START Dataset extract

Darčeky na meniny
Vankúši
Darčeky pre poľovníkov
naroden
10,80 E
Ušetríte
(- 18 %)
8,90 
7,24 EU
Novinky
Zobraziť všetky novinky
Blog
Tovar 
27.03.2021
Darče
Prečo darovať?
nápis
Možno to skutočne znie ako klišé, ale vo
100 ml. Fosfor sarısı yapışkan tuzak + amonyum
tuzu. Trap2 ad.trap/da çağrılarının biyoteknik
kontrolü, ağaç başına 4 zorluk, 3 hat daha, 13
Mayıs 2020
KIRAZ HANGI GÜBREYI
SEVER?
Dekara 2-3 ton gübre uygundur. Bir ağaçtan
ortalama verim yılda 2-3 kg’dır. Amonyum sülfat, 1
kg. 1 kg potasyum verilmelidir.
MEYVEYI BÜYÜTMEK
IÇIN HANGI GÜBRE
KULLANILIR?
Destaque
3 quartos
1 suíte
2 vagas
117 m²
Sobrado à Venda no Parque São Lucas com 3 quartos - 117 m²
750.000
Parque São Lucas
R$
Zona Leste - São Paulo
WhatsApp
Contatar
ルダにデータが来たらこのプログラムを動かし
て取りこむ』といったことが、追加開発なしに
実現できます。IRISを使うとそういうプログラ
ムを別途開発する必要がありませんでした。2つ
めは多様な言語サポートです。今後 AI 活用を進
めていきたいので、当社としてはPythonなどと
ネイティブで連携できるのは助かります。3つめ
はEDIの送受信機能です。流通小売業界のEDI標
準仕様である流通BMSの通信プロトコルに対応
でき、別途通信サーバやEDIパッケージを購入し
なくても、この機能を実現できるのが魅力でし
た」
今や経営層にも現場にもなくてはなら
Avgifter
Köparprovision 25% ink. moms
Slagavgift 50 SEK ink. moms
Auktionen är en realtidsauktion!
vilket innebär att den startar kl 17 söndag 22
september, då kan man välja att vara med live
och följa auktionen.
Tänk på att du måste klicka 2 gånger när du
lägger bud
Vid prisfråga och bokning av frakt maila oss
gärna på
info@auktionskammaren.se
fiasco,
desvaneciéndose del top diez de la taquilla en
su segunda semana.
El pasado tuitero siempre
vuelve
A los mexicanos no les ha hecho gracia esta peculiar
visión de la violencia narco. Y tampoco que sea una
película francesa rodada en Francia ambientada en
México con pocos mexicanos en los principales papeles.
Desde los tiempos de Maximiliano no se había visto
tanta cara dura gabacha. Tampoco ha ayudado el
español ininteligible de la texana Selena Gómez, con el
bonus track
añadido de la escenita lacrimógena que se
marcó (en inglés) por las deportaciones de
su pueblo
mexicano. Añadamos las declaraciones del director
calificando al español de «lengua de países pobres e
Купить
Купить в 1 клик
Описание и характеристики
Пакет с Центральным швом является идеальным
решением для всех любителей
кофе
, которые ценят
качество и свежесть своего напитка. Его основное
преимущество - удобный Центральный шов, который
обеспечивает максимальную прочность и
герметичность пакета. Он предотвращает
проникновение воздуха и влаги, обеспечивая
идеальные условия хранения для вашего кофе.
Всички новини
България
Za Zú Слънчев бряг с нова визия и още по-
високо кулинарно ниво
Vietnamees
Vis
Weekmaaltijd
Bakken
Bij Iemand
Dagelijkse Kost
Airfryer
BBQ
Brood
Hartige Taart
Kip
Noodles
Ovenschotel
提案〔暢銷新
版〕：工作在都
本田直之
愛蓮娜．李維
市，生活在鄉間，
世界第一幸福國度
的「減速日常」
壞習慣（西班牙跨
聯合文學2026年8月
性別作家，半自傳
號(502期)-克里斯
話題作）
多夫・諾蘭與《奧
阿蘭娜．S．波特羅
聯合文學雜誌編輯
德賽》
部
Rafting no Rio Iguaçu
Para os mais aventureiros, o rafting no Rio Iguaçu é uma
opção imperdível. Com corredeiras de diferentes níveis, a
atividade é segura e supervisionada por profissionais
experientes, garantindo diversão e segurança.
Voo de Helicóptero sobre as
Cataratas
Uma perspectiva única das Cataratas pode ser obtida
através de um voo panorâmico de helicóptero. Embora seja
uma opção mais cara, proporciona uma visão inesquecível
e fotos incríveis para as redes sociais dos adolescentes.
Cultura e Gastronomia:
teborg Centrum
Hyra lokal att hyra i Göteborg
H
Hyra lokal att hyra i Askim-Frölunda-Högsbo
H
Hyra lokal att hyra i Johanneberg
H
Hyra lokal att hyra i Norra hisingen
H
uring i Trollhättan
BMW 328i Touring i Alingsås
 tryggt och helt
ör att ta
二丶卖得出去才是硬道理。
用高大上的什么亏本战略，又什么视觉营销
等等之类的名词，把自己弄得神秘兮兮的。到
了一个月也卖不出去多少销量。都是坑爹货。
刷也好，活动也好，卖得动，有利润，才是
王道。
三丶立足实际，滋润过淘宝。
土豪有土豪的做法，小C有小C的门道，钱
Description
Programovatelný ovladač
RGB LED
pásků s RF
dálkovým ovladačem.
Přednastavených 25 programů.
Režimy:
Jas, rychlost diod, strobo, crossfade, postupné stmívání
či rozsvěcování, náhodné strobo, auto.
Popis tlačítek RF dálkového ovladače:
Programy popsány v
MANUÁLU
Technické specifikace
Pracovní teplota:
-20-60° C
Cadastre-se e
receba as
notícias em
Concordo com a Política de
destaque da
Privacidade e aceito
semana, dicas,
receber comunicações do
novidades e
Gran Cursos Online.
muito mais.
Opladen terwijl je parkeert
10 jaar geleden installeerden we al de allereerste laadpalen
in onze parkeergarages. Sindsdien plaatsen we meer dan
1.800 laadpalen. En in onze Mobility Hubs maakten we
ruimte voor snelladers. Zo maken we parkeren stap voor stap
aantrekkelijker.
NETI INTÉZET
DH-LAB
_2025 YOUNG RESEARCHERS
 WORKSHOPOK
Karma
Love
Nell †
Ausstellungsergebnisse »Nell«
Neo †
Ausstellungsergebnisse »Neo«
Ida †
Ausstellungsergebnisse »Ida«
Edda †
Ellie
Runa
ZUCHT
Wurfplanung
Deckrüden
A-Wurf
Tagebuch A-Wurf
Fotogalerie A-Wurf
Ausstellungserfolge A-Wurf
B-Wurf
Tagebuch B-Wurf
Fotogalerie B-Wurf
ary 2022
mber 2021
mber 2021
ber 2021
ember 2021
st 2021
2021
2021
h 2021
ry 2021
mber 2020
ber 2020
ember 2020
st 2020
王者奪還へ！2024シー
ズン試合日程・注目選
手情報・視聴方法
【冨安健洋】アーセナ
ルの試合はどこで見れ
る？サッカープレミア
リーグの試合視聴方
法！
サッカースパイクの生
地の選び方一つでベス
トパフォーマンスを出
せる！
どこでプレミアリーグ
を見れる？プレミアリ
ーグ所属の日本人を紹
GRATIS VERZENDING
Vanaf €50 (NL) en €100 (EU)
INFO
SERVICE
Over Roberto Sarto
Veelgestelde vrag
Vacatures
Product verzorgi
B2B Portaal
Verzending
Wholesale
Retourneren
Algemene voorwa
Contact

END Dataset extract

What the exercise asks
Please write out the whole listing once more, exactly.

Solution
Darčeky na meniny
Vankúši
Darčeky pre poľovníkov
naroden
10,80 E
Ušetríte
(- 18 %)
8,90 
7,24 EU
Novinky
Zobraziť všetky novinky
Blog
Tovar 
27.03.2021
Darče
Prečo darovať?
nápis
Možno to skutočne znie ako klišé, ale vo
100 ml. Fosfor sarısı yapışkan tuzak + amonyum
tuzu. Trap2 ad.trap/da çağrılarının biyoteknik
kontrolü, ağaç başına 4 zorluk, 3 hat daha, 13
Mayıs 2020
KIRAZ HANGI GÜBREYI
SEVER?
Dekara 2-3 ton gübre uygundur. Bir ağaçtan
ortalama verim yılda 2-3 kg’dır. Amonyum sülfat, 1
kg. 1 kg potasyum verilmelidir.
MEYVEYI BÜYÜTMEK
IÇIN HANGI GÜBRE
KULLANILIR?
Destaque
3 quartos
1 suíte
2 vagas
117 m²
Sobrado à Venda no Parque São Lucas com 3 quartos - 117 m²
750.000
Parque São Lucas
R$
Zona Leste - São Paulo
WhatsApp
Contatar
ルダにデータが来たらこのプログラムを動かし
て取りこむ』といったことが、追加開発なしに
実現できます。IRISを使うとそういうプログラ
ムを別途開発する必要がありませんでした。2つ
めは多様な言語サポートです。今後 AI 活用を進
めていきたいので、当社としてはPythonなどと
ネイティブで連携できるのは助かります。3つめ
はEDIの送受信機能です。流通小売業界のEDI標
準仕様である流通BMSの通信プロトコルに対応
でき、別途通信サーバやEDIパッケージを購入し
なくても、この機能を実現できるのが魅力でし
た」
今や経営層にも現場にもなくてはなら
Avgifter
Köparprovision 25% ink. moms
Slagavgift 50 SEK ink. moms
Auktionen är en realtidsauktion!
vilket innebär att den startar kl 17 söndag 22
september, då kan man välja att vara med live
och följa auktionen.
Tänk på att du måste klicka 2 gånger när du
lägger bud
Vid prisfråga och bokning av frakt maila oss
gärna på
info@auktionskammaren.se
fiasco,
desvaneciéndose del top diez de la taquilla en
su segunda semana.
El pasado tuitero siempre
vuelve
A los mexicanos no les ha hecho gracia esta peculiar
visión de la violencia narco. Y tampoco que sea una
película francesa rodada en Francia ambientada en
México con pocos mexicanos en los principales papeles.
Desde los tiempos de Maximiliano no se había visto
tanta cara dura gabacha. Tampoco ha ayudado el
español ininteligible de la texana Selena Gómez, con el
bonus track
añadido de la escenita lacrimógena que se
marcó (en inglés) por las deportaciones de
su pueblo
mexicano. Añadamos las declaraciones del director
calificando al español de «lengua de países pobres e
Купить
Купить в 1 клик
Описание и характеристики
Пакет с Центральным швом является идеальным
решением для всех любителей
кофе
, которые ценят
качество и свежесть своего напитка. Его основное
преимущество - удобный Центральный шов, который
обеспечивает максимальную прочность и
герметичность пакета. Он предотвращает
проникновение воздуха и влаги, обеспечивая
идеальные условия хранения для вашего кофе.
Всички новини
България
Za Zú Слънчев бряг с нова визия и още по-
високо кулинарно ниво
Vietnamees
Vis
Weekmaaltijd
Bakken
Bij Iemand
Dagelijkse Kost
Airfryer
BBQ
Brood
Hartige Taart
Kip
Noodles
Ovenschotel
提案〔暢銷新
版〕：工作在都
本田直之
愛蓮娜．李維
市，生活在鄉間，
世界第一幸福國度
的「減速日常」
壞習慣（西班牙跨
聯合文學2026年8月
性別作家，半自傳
號(502期)-克里斯
話題作）
多夫・諾蘭與《奧
阿蘭娜．S．波特羅
聯合文學雜誌編輯
德賽》
部
Rafting no Rio Iguaçu
Para os mais aventureiros, o rafting no Rio Iguaçu é uma
opção imperdível. Com corredeiras de diferentes níveis, a
atividade é segura e supervisionada por profissionais
experientes, garantindo diversão e segurança.
Voo de Helicóptero sobre as
Cataratas
Uma perspectiva única das Cataratas pode ser obtida
através de um voo panorâmico de helicóptero. Embora seja
uma opção mais cara, proporciona uma visão inesquecível
e fotos incríveis para as redes sociais dos adolescentes.
Cultura e Gastronomia:
teborg Centrum
Hyra lokal att hyra i Göteborg
H
Hyra lokal att hyra i Askim-Frölunda-Högsbo
H
Hyra lokal att hyra i Johanneberg
H
Hyra lokal att hyra i Norra hisingen
H
uring i Trollhättan
BMW 328i Touring i Alingsås
 tryggt och helt
ör att ta
二丶卖得出去才是硬道理。
用高大上的什么亏本战略，又什么视觉营销
等等之类的名词，把自己弄得神秘兮兮的。到
了一个月也卖不出去多少销量。都是坑爹货。
刷也好，活动也好，卖得动，有利润，才是
王道。
三丶立足实际，滋润过淘宝。
土豪有土豪的做法，小C有小C的门道，钱
Description
Programovatelný ovladač
RGB LED
pásků s RF
dálkovým ovladačem.
Přednastavených 25 programů.
Režimy:
Jas, rychlost diod, strobo, crossfade, postupné stmívání
či rozsvěcování, náhodné strobo, auto.
Popis tlačítek RF dálkového ovladače:
Programy popsány v
MANUÁLU
Technické specifikace
Pracovní teplota:
-20-60° C
Cadastre-se e
receba as
notícias em
Concordo com a Política de
destaque da
Privacidade e aceito
semana, dicas,
receber comunicações do
novidades e
Gran Cursos Online.
muito mais.
Opladen terwijl je parkeert
10 jaar geleden installeerden we al de allereerste laadpalen
in onze parkeergarages. Sindsdien plaatsen we meer dan
1.800 laadpalen. En in onze Mobility Hubs maakten we
ruimte voor snelladers. Zo maken we parkeren stap voor stap
aantrekkelijker.
NETI INTÉZET
DH-LAB
_2025 YOUNG RESEARCHERS
 WORKSHOPOK
Karma
Love
Nell †
Ausstellungsergebnisse »Nell«
Neo †
Ausstellungsergebnisse »Neo«
Ida †
Ausstellungsergebnisse »Ida«
Edda †
Ellie
Runa
ZUCHT
Wurfplanung
Deckrüden
A-Wurf
Tagebuch A-Wurf
Fotogalerie A-Wurf
Ausstellungserfolge A-Wurf
B-Wurf
Tagebuch B-Wurf
Fotogalerie B-Wurf
ary 2022
mber 2021
mber 2021
ber 2021
ember 2021
st 2021
2021
2021
h 2021
ry 2021
mber 2020
ber 2020
ember 2020
st 2020
王者奪還へ！2024シー
ズン試合日程・注目選
手情報・視聴方法
【冨安健洋】アーセナ
ルの試合はどこで見れ
る？サッカープレミア
リーグの試合視聴方
法！
サッカースパイクの生
地の選び方一つでベス
トパフォーマンスを出
せる！
どこでプレミアリーグ
を見れる？プレミアリ
ーグ所属の日本人を紹
GRATIS VERZENDING
Vanaf €50 (NL) en €100 (EU)
INFO
SERVICE
Over Roberto Sarto
Veelgestelde vrag
Vacatures
Product verzorgi
B2B Portaal
Verzending
Wholesale
Retourneren
Algemene voorwa
Contact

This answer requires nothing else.